Although two V16s were entered, neither appeared in practice, and ultimately one car was flown on race morning from Folkingham to RAF Cranwell, whence it was transported to Silverstone, complete with police escort. Raymond Sommer had somehow been prevailed upon to drive the V16 and, in the absence of any practice, it seemed a sound plan to let him get the feel of it before the race; therefore he drove three laps on a damp track, and that was deemed sufficient to allow him to start.

After Farina had walked the first heat, the other half of the field came to the grid for the second, with Fangio and Ascari at the front, and Sommer necessarily at the back. There were 15 cars altogether, and when the flag went down 14 of them rushed away towards Copse. No moment better summed up the BRM V16. There it sat, transmission broken, bellowing impotently as Sommer vainly stirred the gearlever, hoping that drive could be found somewhere. The mechanics pushed the car off the track.

In many respects, Sommer was very much the Gilles Villeneuve of his time, and this public embarrassment — in which he was blameless — was mortifying for him. Even so, he expressed interest in driving the BRM again, but sadly it was never to be; only two weeks later he was killed in his Cooper at Cadours.

Mays found the crowd’s response to the Silverstone debacle “hurtful. There was a BRM Supporters Club,” he said, “and the members had put a lot of money in it. But when the car was pushed back into the paddock, some people very impolitely threw pennies in the seat. Really rather disgusting. If they’d only known what we’d gone through to get that car there.” True enough, but then the spectators had travelled in the hope of seeing the BRM at last do something. And as they queued through the long evening hours to leave, they had occasion to reflect upon that. Even in 1950, hype had its price.

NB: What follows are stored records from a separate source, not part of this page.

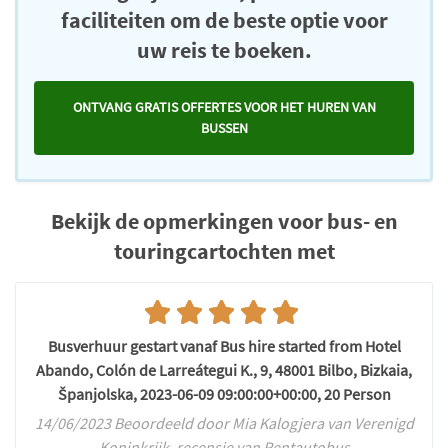
faciliteiten om de beste optie voor
uw reis te boeken.
ONTVANG GRATIS OFFERTES VOOR HET HUREN VAN
BUSSEN
Bekijk de opmerkingen voor bus- en
touringcartochten met
Busverhuur gestart vanaf Bus hire started from Hotel
Abando, Colón de Larreátegui K., 9, 48001 Bilbo, Bizkaia,
Španjolska, 2023-06-09 09:00:00+00:00, 20 Person
14/06/2023 Beoordeeld door Mia Kalogjera van Verenigd
Koninkrijk, recensie van Rentautobus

Later in the year, an editorial in The Motor put it rather more elegantly: ‘There remain barely six months before next year’s racing season, and all at BRM must remember that hope deferred makes the heart sick.’

Happily for British motor racing, Tony Vandervell, initially a keen supporter of the BRM project, was soon to dissociate himself from it, to make Formula One plans of his own. And seven years on, his Vanwall would win the British Grand Prix.